(Collected data)
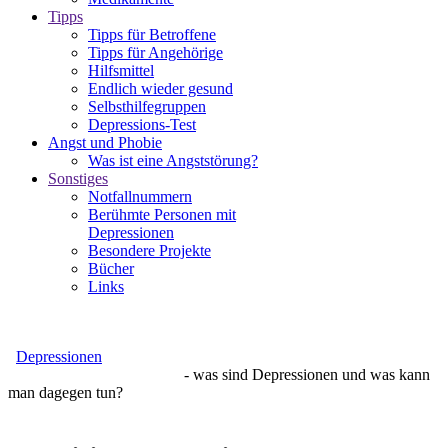
Tipps
Tipps für Betroffene
Tipps für Angehörige
Hilfsmittel
Endlich wieder gesund
Selbsthilfegruppen
Depressions-Test
Angst und Phobie
Was ist eine Angststörung?
Sonstiges
Notfallnummern
Berühmte Personen mit
Depressionen
Besondere Projekte
Bücher
Links
Depressionen
- was sind Depressionen und was kann
man dagegen tun?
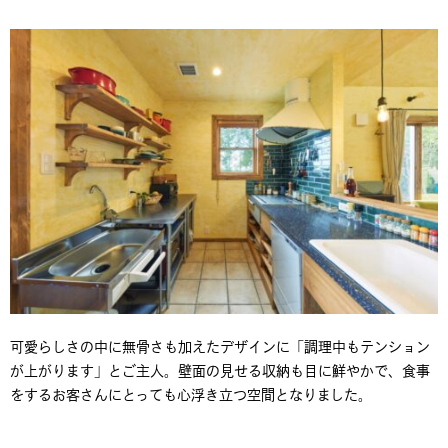
可愛らしさの中に無骨さも加えたデザインに「調理中もテンション
が上がります」とご主人。壁面の見せる収納も目に鮮やかで、食事
をするお客さんにとっても心浮き立つ空間となりました。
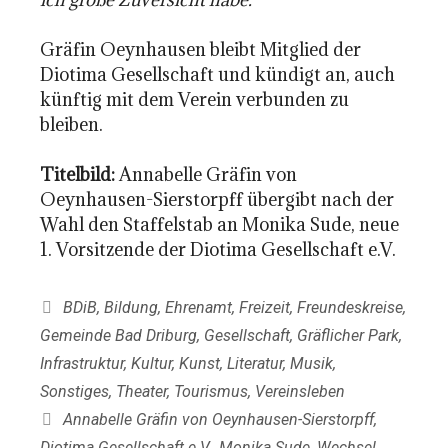
Gräfin Oeynhausen bleibt Mitglied der
Diotima Gesellschaft und kündigt an, auch
künftig mit dem Verein verbunden zu
bleiben.
Titelbild:
Annabelle Gräfin von
Oeynhausen-Sierstorpff übergibt nach der
Wahl den Staffelstab an Monika Sude, neue
1. Vorsitzende der Diotima Gesellschaft e.V.
Kategorien
BDiB
,
Bildung
,
Ehrenamt
,
Freizeit
,
Freundeskreise
,
Gemeinde Bad Driburg
,
Gesellschaft
,
Gräflicher Park
,
Infrastruktur
,
Kultur
,
Kunst
,
Literatur
,
Musik
,
Sonstiges
,
Theater
,
Tourismus
,
Vereinsleben
Schlagwörter
Annabelle Gräfin von Oeynhausen-Sierstorpff
,
Diotima Gesellschaft e.V.
,
Monika Sude
,
Wechsel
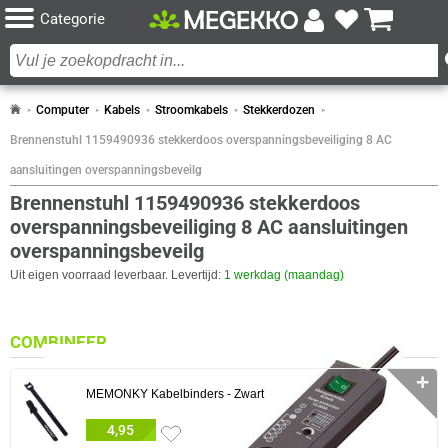
Categorie
Computer
Kabels
Stroomkabels
Stekkerdozen
Brennenstuhl 1159490936 stekkerdoos overspanningsbeveiliging 8 AC
aansluitingen overspanningsbeveilg
Brennenstuhl 1159490936 stekkerdoos
overspanningsbeveiliging 8 AC aansluitingen
overspanningsbeveilg
Uit eigen voorraad leverbaar. Levertijd:
1 werkdag (maandag)
COMBINEER
✛
MEMONKY Kabelbinders - Zwart
4,95
12x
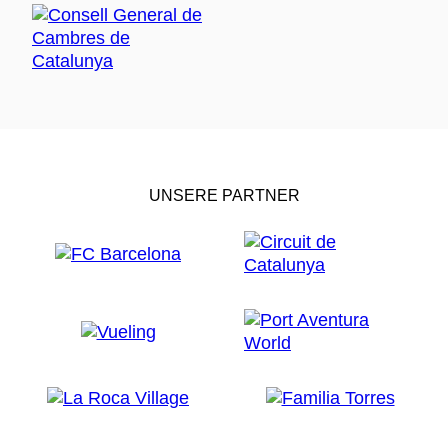
UNSERE PARTNER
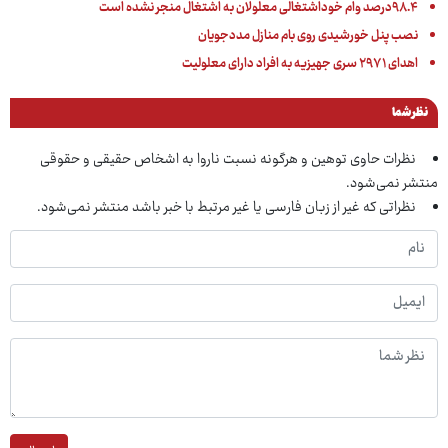
۹۸.۴درصد وام خوداشتغالی معلولان به اشتغال منجر نشده است
نصب پنل خورشیدی روی بام منازل مددجویان
اهدای ۲۹۷۱ سری جهیزیه به افراد دارای معلولیت
نظر شما
نظرات حاوی توهین و هرگونه نسبت ناروا به اشخاص حقیقی و حقوقی
منتشر نمی‌شود.
نظراتی که غیر از زبان فارسی یا غیر مرتبط با خبر باشد منتشر نمی‌شود.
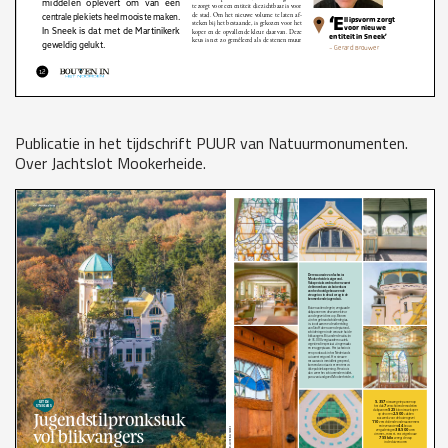
Publicatie in het tijdschrift PUUR van Natuurmonumenten.
Over Jachtslot Mookerheide.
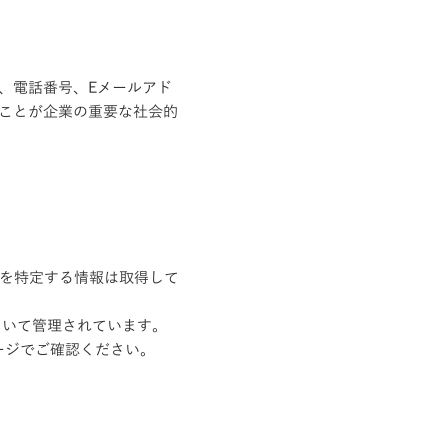
、電話番号、Eメールアド
ことが企業の重要な社会的
よって個人を特定する情報は取得して
基づ いて管理されています。
ームページでご確認ください。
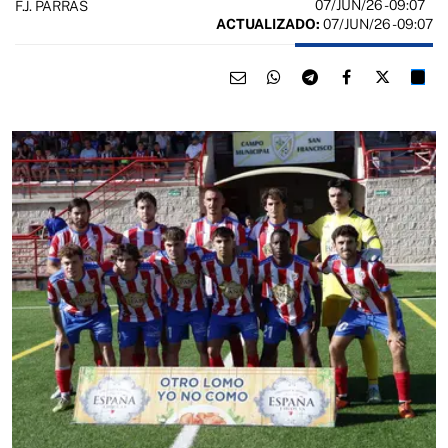
07/JUN/26
- 09:07
F.J. PARRAS
ACTUALIZADO:
07/JUN/26 - 09:07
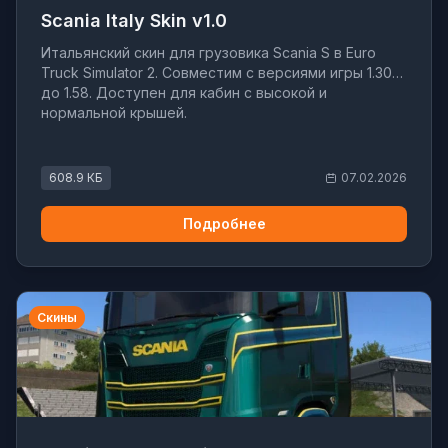
Scania Italy Skin v1.0
Итальянский скин для грузовика Scania S в Euro
Truck Simulator 2. Совместим с версиями игры 1.30
до 1.58. Доступен для кабин с высокой и
нормальной крышей.
608.9 КБ
07.02.2026
Подробнее
Скины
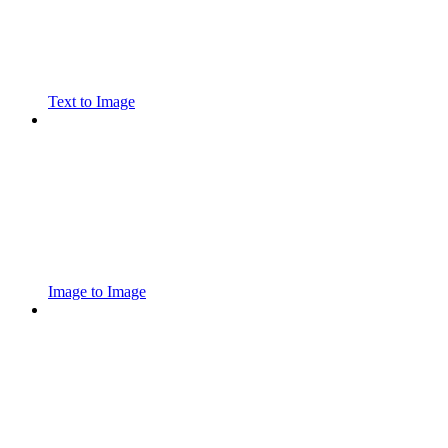
Text to Image
Image to Image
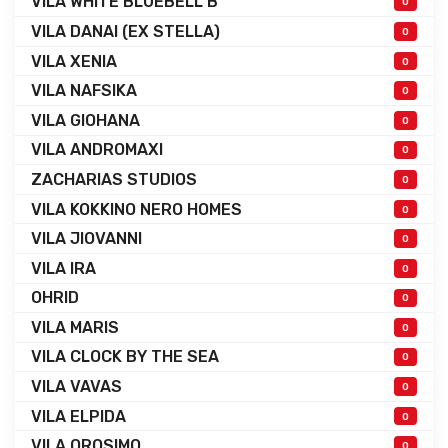
VILA WHITE BLUEBELL B
0
VILA DANAI (EX STELLA)
0
VILA XENIA
0
VILA NAFSIKA
0
VILA GIOHANA
0
VILA ANDROMAXI
0
ZACHARIAS STUDIOS
0
VILA KOKKINO NERO HOMES
0
VILA JIOVANNI
0
VILA IRA
0
OHRID
0
VILA MARIS
0
VILA CLOCK BY THE SEA
0
VILA VAVAS
0
VILA ELPIDA
0
VILA OROSIMO
0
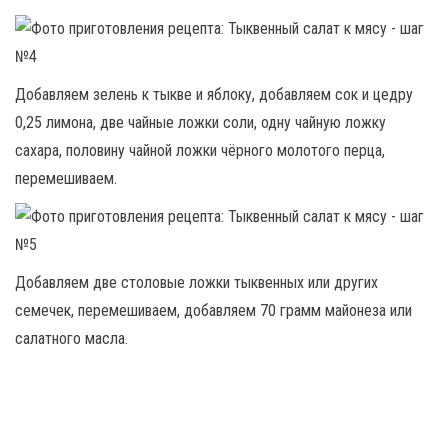
Добавляем зелень к тыкве и яблоку, добавляем сок и цедру
0,25 лимона, две чайные ложки соли, одну чайную ложку
сахара, половину чайной ложки чёрного молотого перца,
перемешиваем.
Добавляем две столовые ложки тыквенных или других
семечек, перемешиваем, добавляем 70 грамм майонеза или
салатного масла.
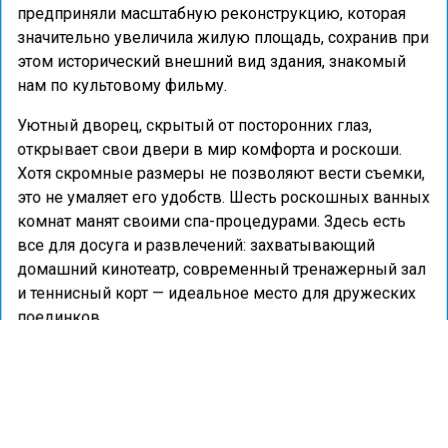
предприняли масштабную реконструкцию, которая
значительно увеличила жилую площадь, сохранив при
этом исторический внешний вид здания, знакомый
нам по культовому фильму.
Уютный дворец, скрытый от посторонних глаз,
открывает свои двери в мир комфорта и роскоши.
Хотя скромные размеры не позволяют вести съемки,
это не умаляет его удобств. Шесть роскошных ванных
комнат манят своими спа-процедурами. Здесь есть
все для досуга и развлечений: захватывающий
домашний кинотеатр, современный тренажерный зал
и теннисный корт — идеальное место для дружеских
поединков.
Ранее портал «Недвижимость и строительство»
сообщал
о том, что блогерша Елена Блиновская
выставит свой особняк на продажу в 2025 году.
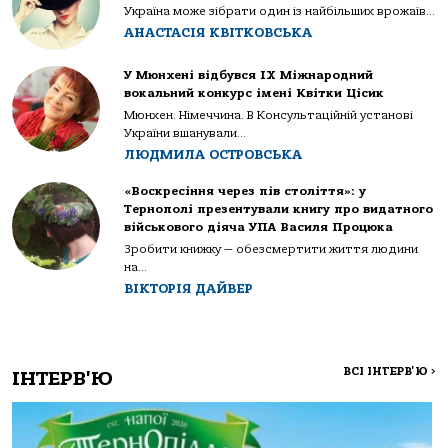
Україна може зібрати один із найбільших врожаїв...
АНАСТАСІЯ КВІТКОВСЬКА
У Мюнхені відбувся IX Міжнародний
вокальний конкурс імені Квітки Цісик
Мюнхен. Німеччина. В Консультаційній установі
України вшанували...
ЛЮДМИЛА ОСТРОВСЬКА
«Воскресіння через пів століття»: у
Тернополі презентували книгу про видатного
військового діяча УПА Василя Процюка
Зробити книжку — обезсмертити життя людини
на...
ВІКТОРІЯ ДАЙВЕР
ВСІ ІНТЕРВ'Ю
>
ІНТЕРВ'Ю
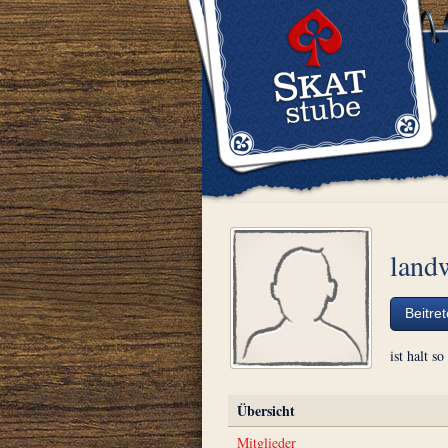
landw
Beitre
ist halt so
Übersicht
Mitglieder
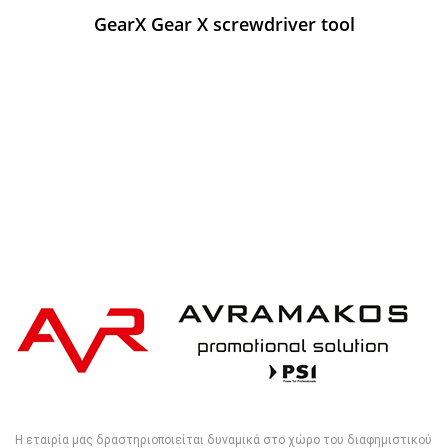
GearX Gear X screwdriver tool
Η εταιρία μας δραστηριοποιείται δυναμικά στο χώρο του διαφημιστικού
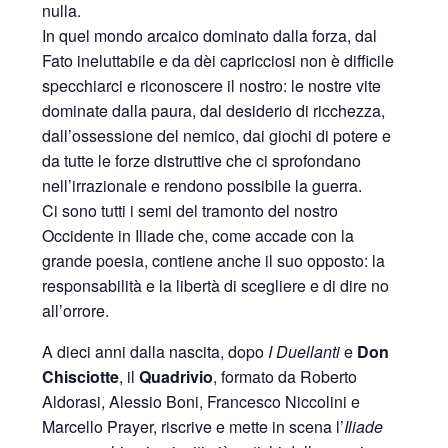
nulla.
In quel mondo arcaico dominato dalla forza, dal
Fato ineluttabile e da dèi capricciosi non è difficile
specchiarci e riconoscere il nostro: le nostre vite
dominate dalla paura, dal desiderio di ricchezza,
dall’ossessione del nemico, dai giochi di potere e
da tutte le forze distruttive che ci sprofondano
nell’irrazionale e rendono possibile la guerra.
Ci sono tutti i semi del tramonto del nostro
Occidente in Iliade che, come accade con la
grande poesia, contiene anche il suo opposto: la
responsabilità e la libertà di scegliere e di dire no
all’orrore.
A dieci anni dalla nascita, dopo
I Duellanti
e
Don
Chisciotte
, il
Quadrivio
, formato da Roberto
Aldorasi, Alessio Boni, Francesco Niccolini e
Marcello Prayer, riscrive e mette in scena l’
Iliade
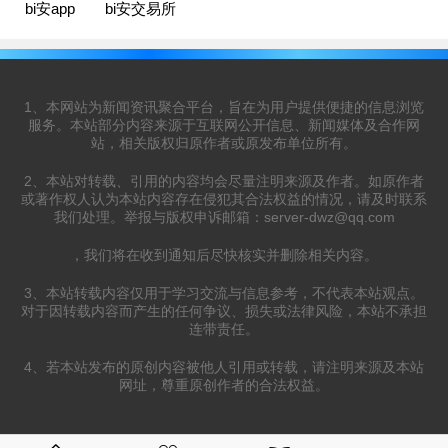
bi安app
bi安交易所
1、本网站为新闻资讯聚合平台，旨在为用户提供便捷的信息浏览
服务。本站部分内容来源于互联网公开信息、新闻媒体及合作网
站，相关版权归原作者或原发布单位所有。
2、本站对转载、引用的内容均会尽量注明来源及作者。如原作者
或著作权人认为本站内容存在侵犯其合法权益的情况，请及时联系
我们处理。举报与版权申诉邮箱：
server-dwz@qq.com
，我们将在收到通知后尽快核实并删除相关内容。
3、本站转载内容仅用于学习交流与信息参考，不代表本站观点。
对于因转载内容而产生的任何争议、损失或法律风险，本站不承担
连带责任。
4、若本站发布的原创内容被他人引用或转载，请注明来源及本站
网址，尊重原创作者的合法权益。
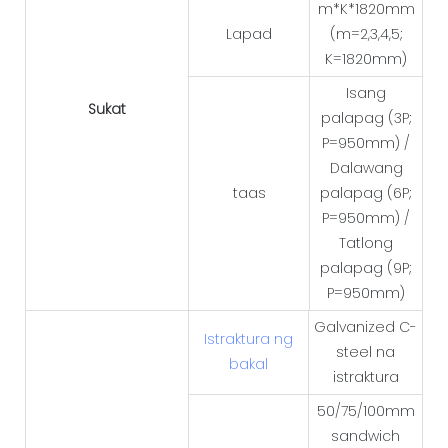
m*K*1820mm
Lapad
(m=2,3,4,5;
K=1820mm)
Isang
Sukat
palapag (3P;
P=950mm) /
Dalawang
taas
palapag (6P;
P=950mm) /
Tatlong
palapag (9P;
P=950mm)
Galvanized C-
Istraktura ng
steel na
bakal
istraktura
50/75/100mm
sandwich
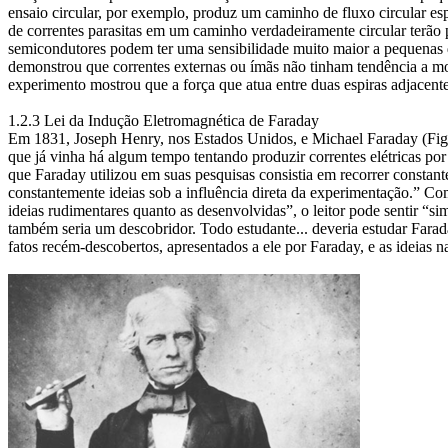
ensaio circular, por exemplo, produz um caminho de fluxo circular es
de correntes parasitas em um caminho verdadeiramente circular terão
semicondutores podem ter uma sensibilidade muito maior a pequenas 
demonstrou que correntes externas ou ímãs não tinham tendência a mo
experimento mostrou que a força que atua entre duas espiras adjacente
1.2.3 Lei da Indução Eletromagnética de Faraday
Em 1831, Joseph Henry, nos Estados Unidos, e Michael Faraday (Fig. 
que já vinha há algum tempo tentando produzir correntes elétricas po
que Faraday utilizou em suas pesquisas consistia em recorrer constan
constantemente ideias sob a influência direta da experimentação.” C
ideias rudimentares quanto as desenvolvidas”, o leitor pode sentir “si
também seria um descobridor. Todo estudante... deveria estudar Farada
fatos recém-descobertos, apresentados a ele por Faraday, e as ideias 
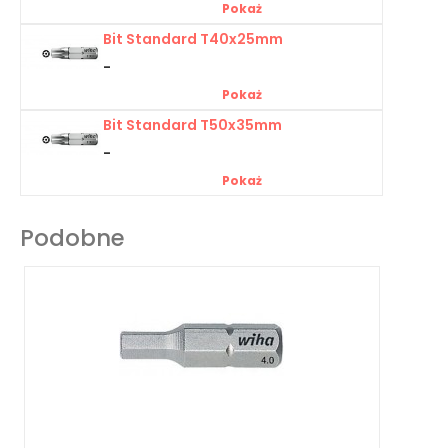
Pokaż
Bit Standard T40x25mm
-
Pokaż
Bit Standard T50x35mm
-
Pokaż
Podobne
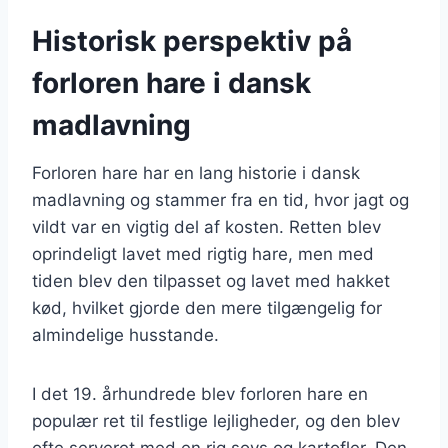
Historisk perspektiv på
forloren hare i dansk
madlavning
Forloren hare har en lang historie i dansk
madlavning og stammer fra en tid, hvor jagt og
vildt var en vigtig del af kosten. Retten blev
oprindeligt lavet med rigtig hare, men med
tiden blev den tilpasset og lavet med hakket
kød, hvilket gjorde den mere tilgængelig for
almindelige husstande.
I det 19. århundrede blev forloren hare en
populær ret til festlige lejligheder, og den blev
ofte serveret med en rig sovs og kartofler. Den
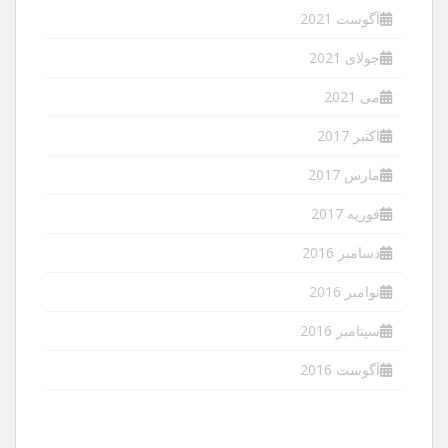
آگوست 2021
جولای 2021
می 2021
اکتبر 2017
مارس 2017
فوریه 2017
دسامبر 2016
نوامبر 2016
سپتامبر 2016
آگوست 2016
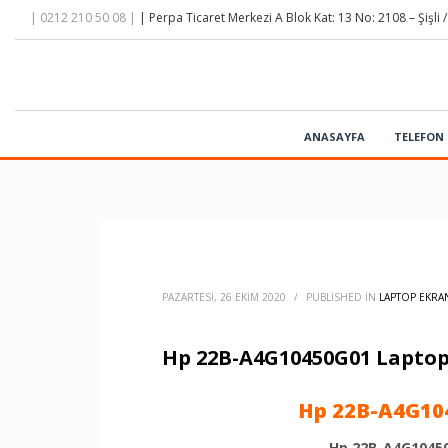
| 0212 210 50 08 |
| Perpa Ticaret Merkezi A Blok Kat: 13 No: 2108 – Şişli /
ANASAYFA
TELEFON 
PAZARTESI, 26 EKIM 2020
/
PUBLISHED IN
LAPTOP EKRAN
Hp 22B-A4G10450G01 Laptop
Hp 22B-A4G104
Hp 22B-A4G10450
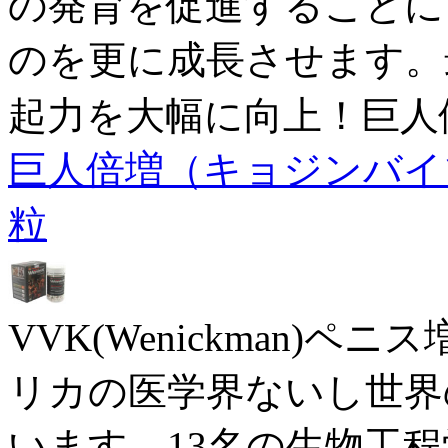
の発育を促進することに
のを更に成長させます。
起力を大幅に向上！巨人
巨人倍増（キョジンバイゾウ
粒
VVK(Wenickman)
リカの医学界ないし世界
います、13名の生物工程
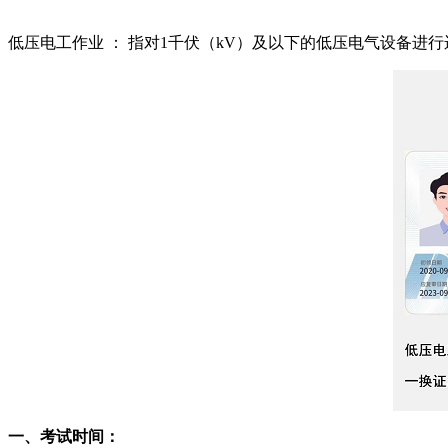
低压电工作业 ： 指对1千伏（kV）及以下的低压电气设备
一、考试时间：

What this task involves:
Copy from the entries only those lines that hold the word "Iliade".

Result of the exercise:
Occidente in Iliade che, come accade con la
Iliade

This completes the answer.